New York City Street Style, For Walking And Wearing
The second day, we walked through the Museum of Modern Art, often known as MOMA. If you walk through the 5th floor, at the end of the 19th century, and then on down to the 4th floor, through to 1970, you will see the entire sorry and hopeful process of mankind attempting to figure out what fine art is - besides beautiful - in the face of hard science, technology, and psychology. To say nothing of remembering why Starry Night became a postcard in the first place. Although my real favorite is this.
Looks as though Matisse is scraping off a layer of burnt red to find his room. Like the paint comes first.
But our real walk, the long walk, the grinning walk, was on the first morning, from 59th and 5th down to 29th and back and forth between Madison, 5th, and Avenue of the Americas. Usually known as 6th. Good thing I wore my terribly glamorous Aerosoles.

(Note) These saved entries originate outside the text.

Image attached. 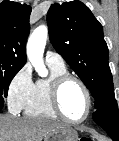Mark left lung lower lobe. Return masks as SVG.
<instances>
[{
  "mask_svg": "<svg viewBox=\"0 0 119 141\" xmlns=\"http://www.w3.org/2000/svg\"><path fill=\"white\" fill-rule=\"evenodd\" d=\"M93 120L107 132L113 141H119V110L115 99L94 112Z\"/></svg>",
  "mask_w": 119,
  "mask_h": 141,
  "instance_id": "left-lung-lower-lobe-1",
  "label": "left lung lower lobe"
}]
</instances>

It was a beautiful day. The picture below is neither retouched, nor painted by Georges Seurat. It's Central Park, taken with my little Panasonic Lumix from a vantage point on a street usefully known as Central Park South.
Don't get me wrong. Nobody slows down in the sun. They just hurry more happily. Past some of the greatest architecture of the Western world.
On East 59th and 5th, kitty-corner to Central Park, Mr. Jobs has constructed an outrageous retail experience. He plonked down a glass cube on a plaza, thereby referring inevitably to I.M. Pei's glass pyramid at the Louvre, all the while selling gizmos and gadgets to the entire world. Hats off, Steve, hats off to you.
I was wearing black, so there was no tone-on-tone way to join the throngs in floral joy. Gray with lettuce ruffles and lace was as decorative as I could get. But, I am blond, with blue eyes, and fairly pink of skin, so I brought some of my own pigment to the picture. And the trees were so green, the sky so blue, I believed there was enough color to go around. I only needed some flutter. And I got it.
If I were going again tomorrow, I'd find myself a shirt like this.
The woman below exemplified much about the style I saw.
- An ornamented hat.
- Flat sandals, tough but not too tough.
- Jeans so skinny that they were leggings.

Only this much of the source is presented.